Using the listing below, please print exactly the lines from the one with "būsto kainų tai" through the one with "است. نزدیک‌ترین ایستگاه‌های". Leave out every picture.

--- Data to use Enclosed Below ---

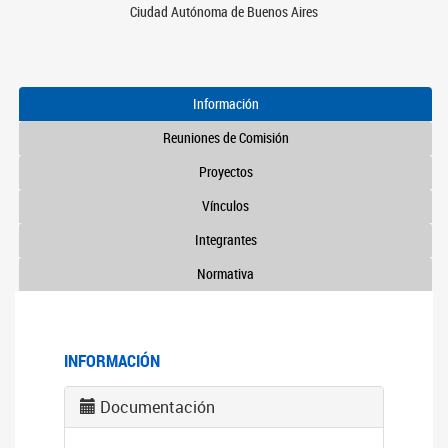
Ciudad Autónoma de Buenos Aires
Información
Reuniones de Comisión
Proyectos
Vínculos
Integrantes
Normativa
INFORMACIÓN
Documentación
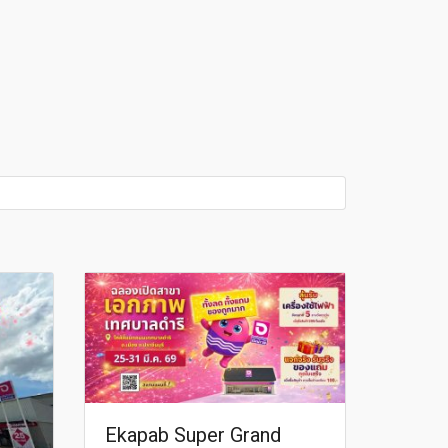
Ekapab Super Grand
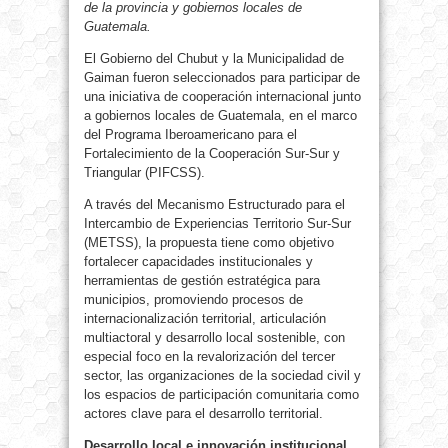
de la provincia y gobiernos locales de
Guatemala.
El Gobierno del Chubut y la Municipalidad de
Gaiman fueron seleccionados para participar de
una iniciativa de cooperación internacional junto
a gobiernos locales de Guatemala, en el marco
del Programa Iberoamericano para el
Fortalecimiento de la Cooperación Sur-Sur y
Triangular (PIFCSS).
A través del Mecanismo Estructurado para el
Intercambio de Experiencias Territorio Sur-Sur
(METSS), la propuesta tiene como objetivo
fortalecer capacidades institucionales y
herramientas de gestión estratégica para
municipios, promoviendo procesos de
internacionalización territorial, articulación
multiactoral y desarrollo local sostenible, con
especial foco en la revalorización del tercer
sector, las organizaciones de la sociedad civil y
los espacios de participación comunitaria como
actores clave para el desarrollo territorial.
Desarrollo local e innovación institucional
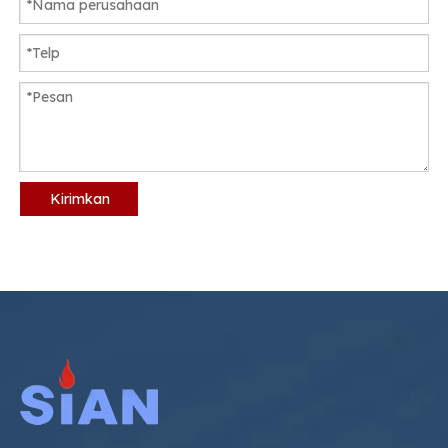
Kirimkan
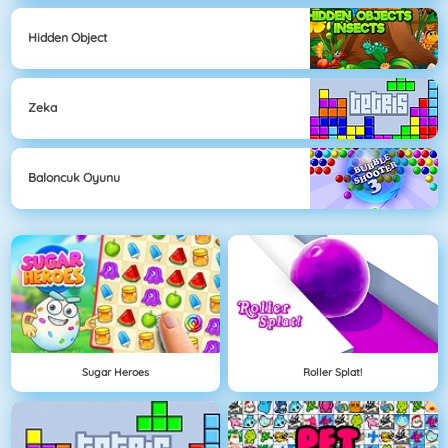
Hidden Object
Zeka
Baloncuk Oyunu
Sugar Heroes
Roller Splat!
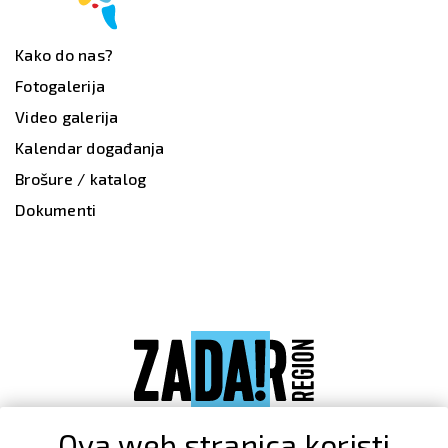
Kako do nas?
Fotogalerija
Video galerija
Kalendar događanja
Brošure / katalog
Dokumenti
Ova web stranica koristi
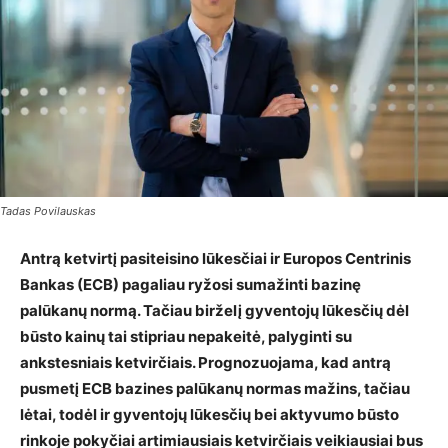
Tadas Povilauskas
Antrą ketvirtį pasiteisino lūkesčiai ir Europos Centrinis
Bankas (ECB) pagaliau ryžosi sumažinti bazinę
palūkanų normą. Tačiau birželį gyventojų lūkesčių dėl
būsto kainų tai stipriau nepakeitė, palyginti su
ankstesniais ketvirčiais. Prognozuojama, kad antrą
pusmetį ECB bazines palūkanų normas mažins, tačiau
lėtai, todėl ir gyventojų lūkesčių bei aktyvumo būsto
rinkoje pokyčiai artimiausiais ketvirčiais veikiausiai bus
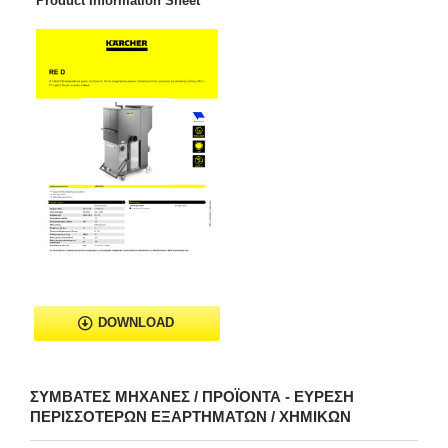
Product Information Sheet
DOWNLOAD
ΣΥΜΒΑΤΈΣ ΜΗΧΑΝΈΣ / ΠΡΟΪΌΝΤΑ - ΕΎΡΕΣΗ
ΠΕΡΙΣΣΌΤΕΡΩΝ ΕΞΑΡΤΗΜΆΤΩΝ / ΧΗΜΙΚΏΝ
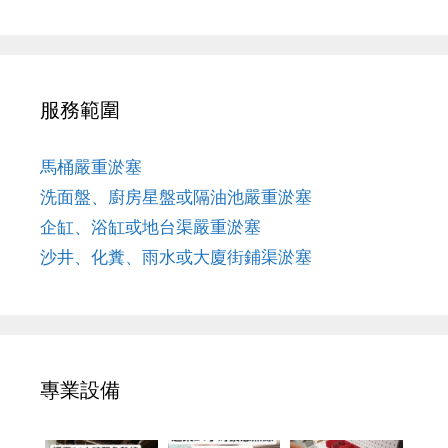
服務範圍
馬桶嚴重淤塞
洗面盤、廚房星盤或隔油池嚴重淤塞
企缸、浴缸或地台渠嚴重淤塞
沙井、化糞、雨水或大廈街鋪渠淤塞
專業設備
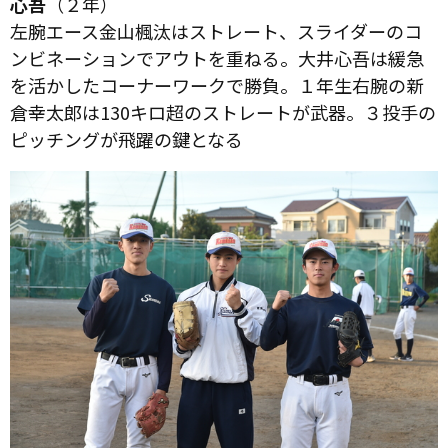
心吾
（２年）
左腕エース金山楓汰はストレート、スライダーのコ
ンビネーションでアウトを重ねる。大井心吾は緩急
を活かしたコーナーワークで勝負。１年生右腕の新
倉幸太郎は130キロ超のストレートが武器。３投手の
ピッチングが飛躍の鍵となる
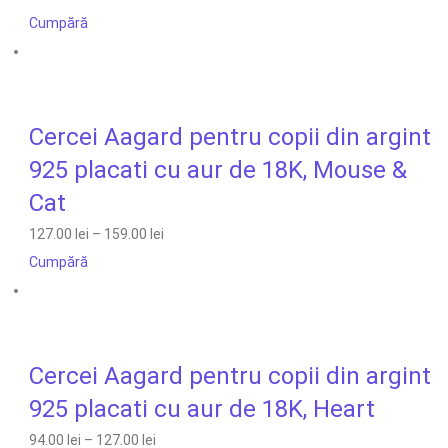
Cumpără
Cercei Aagard pentru copii din argint
925 placati cu aur de 18K, Mouse &
Cat
127.00 lei
–
159.00 lei
Cumpără
Cercei Aagard pentru copii din argint
925 placati cu aur de 18K, Heart
94.00 lei
–
127.00 lei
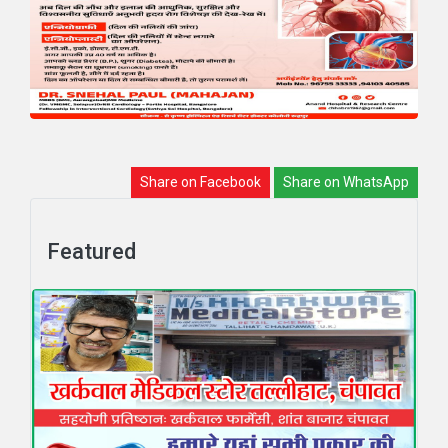
Share on Facebook
Share on WhatsApp
Featured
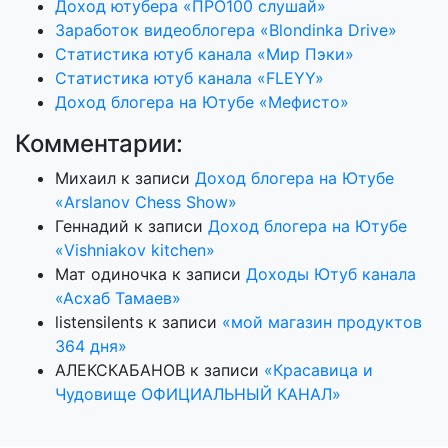
Доход ютубера «ПРО100 слушай»
Заработок видеоблогера «Blondinka Drive»
Статистика ютуб канала «Мир Пэки»
Статистика ютуб канала «FLEYY»
Доход блогера на Ютубе «Мефисто»
Комментарии:
Михаил
к записи
Доход блогера на Ютубе
«Arslanov Chess Show»
Геннадий
к записи
Доход блогера на Ютубе
«Vishniakov kitchen»
Мат одиночка
к записи
Доходы Ютуб канала
«Асхаб Тамаев»
listensilents
к записи
«мой магазин продуктов
364 дня»
АЛЕКСКАБАНОВ
к записи
«Красавица и
Чудовище ОФИЦИАЛЬНЫЙ КАНАЛ»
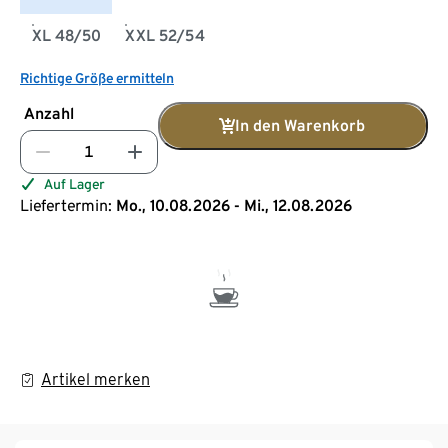
XL 48/50
XXL 52/54
Richtige Größe ermitteln
Anzahl
In den Warenkorb
Auf Lager
Liefertermin:
Mo., 10.08.2026 - Mi., 12.08.2026
Artikel merken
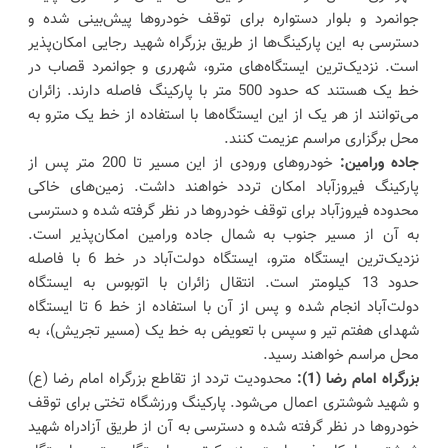
جوانمرد و بلوار دستواره برای توقف خودروها پیش‌بینی شده و
دسترسی به این پارکینگ‌ها از طریق بزرگراه شهید رجایی امکان‌پذیر
است. نزدیک‌ترین ایستگاه‌های مترو، شهرری و جوانمرد قصاب در
خط یک هستند که حدود 500 متر با پارکینگ فاصله دارند. زائران
می‌توانند از هر یک از این ایستگاه‌ها با استفاده از خط یک مترو به
محل برگزاری مراسم عزیمت کنند.
جاده ورامین:
خودروهای ورودی از این مسیر تا 200 متر پس از
پارکینگ فیروزآباد امکان تردد خواهند داشت. زمین‌های خاکی
محدوده فیروزآباد برای توقف خودروها در نظر گرفته شده و دسترسی
به آن از مسیر جنوب به شمال جاده ورامین امکان‌پذیر است.
نزدیک‌ترین ایستگاه مترو، ایستگاه دولت‌آباد در خط 6 با فاصله
حدود 13 کیلومتر است. انتقال زائران با اتوبوس به ایستگاه
دولت‌آباد انجام شده و پس از آن با استفاده از خط 6 تا ایستگاه
شهدای هفتم تیر و سپس با تعویض به خط یک (مسیر تجریش)، به
محل مراسم خواهند رسید.
بزرگراه امام رضا (1):
محدودیت تردد از تقاطع بزرگراه امام رضا (ع)
و شهید شوشتری اعمال می‌شود. پارکینگ ورزشگاه تختی برای توقف
خودروها در نظر گرفته شده و دسترسی به آن از طریق آزادراه شهید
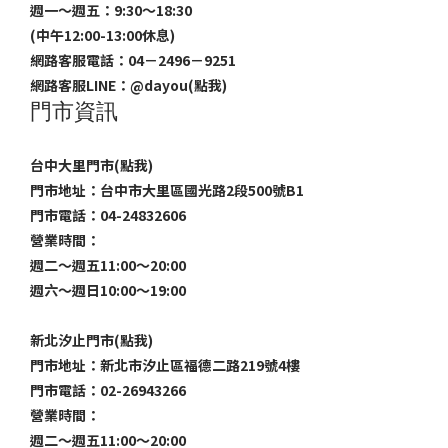
週一～週五：9:30～18:30
(中午12:00-13:00休息)
網路客服電話：04－2496－9251
網路客服LINE：
@dayou(點我)
門市資訊
台中大里門市(點我)
門市地址：台中市大里區國光路2段500號B1
門市電話：04-24832606
營業時間：
週二～週五11:00～20:00
週六～週日10:00～19:00
新北汐止門市(點我)
門市地址：新北市汐止區福德二路219號4樓
門市電話：02-26943266
營業時間：
週二～週五11:00～20:00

--- End of Enclosed Data to use ---

Output below:
būsto kainų tai stipriau nepakeitė, palyginti su
ankstesniais ketvirčiais. Prognozuojama, kad antrą
pusmetį ECB bazines palūkanų normas mažins, tačiau
lėtai, todėl ir gyventojų lūkesčių bei aktyvumo būsto
rinkoje pokyčiai artimiausiais ketvirčiais veikiausiai bus
Product Information Sheet
DOWNLOAD
ΣΥΜΒΑΤΈΣ ΜΗΧΑΝΈΣ / ΠΡΟΪΌΝΤΑ - ΕΎΡΕΣΗ
ΠΕΡΙΣΣΌΤΕΡΩΝ ΕΞΑΡΤΗΜΆΤΩΝ / ΧΗΜΙΚΏΝ
服務範圍
馬桶嚴重淤塞
洗面盤、廚房星盤或隔油池嚴重淤塞
企缸、浴缸或地台渠嚴重淤塞
沙井、化糞、雨水或大廈街鋪渠淤塞
專業設備
心吾
（２年）
左腕エース金山楓汰はストレート、スライダーのコ
ンビネーションでアウトを重ねる。大井心吾は緩急
を活かしたコーナーワークで勝負。１年生右腕の新
倉幸太郎は130キロ超のストレートが武器。３投手の
ピッチングが飛躍の鍵となる
Cumpără
Cercei Aagard pentru copii din argint
925 placati cu aur de 18K, Mouse &
Cat
127.00 lei
–
159.00 lei
Cumpără
Cercei Aagard pentru copii din argint
925 placati cu aur de 18K, Heart
94.00 lei
–
127.00 lei
Share on Facebook
Share on WhatsApp
Featured
Доход ютубера «ПРО100 слушай»
Заработок видеоблогера «Blondinka Drive»
Статистика ютуб канала «Мир Пэки»
Статистика ютуб канала «FLEYY»
Доход блогера на Ютубе «Мефисто»
Комментарии:
Михаил
к записи
Доход блогера на Ютубе
«Arslanov Chess Show»
Геннадий
к записи
Доход блогера на Ютубе
«Vishniakov kitchen»
Мат одиночка
к записи
Доходы Ютуб канала
«Асхаб Тамаев»
listensilents
к записи
«мой магазин продуктов
364 дня»
АЛЕКСКАБАНОВ
к записи
«Красавица и
Чудовище ОФИЦИАЛЬНЫЙ КАНАЛ»
XL 48/50
XXL 52/54
Richtige Größe ermitteln
Anzahl
In den Warenkorb
Auf Lager
Liefertermin:
Mo., 10.08.2026 - Mi., 12.08.2026
Artikel merken
جوانمرد و بلوار دستواره برای توقف خودروها پیش‌بینی شده و
دسترسی به این پارکینگ‌ها از طریق بزرگراه شهید رجایی امکان‌پذیر
است. نزدیک‌ترین ایستگاه‌های مترو، شهرری و جوانمرد قصاب در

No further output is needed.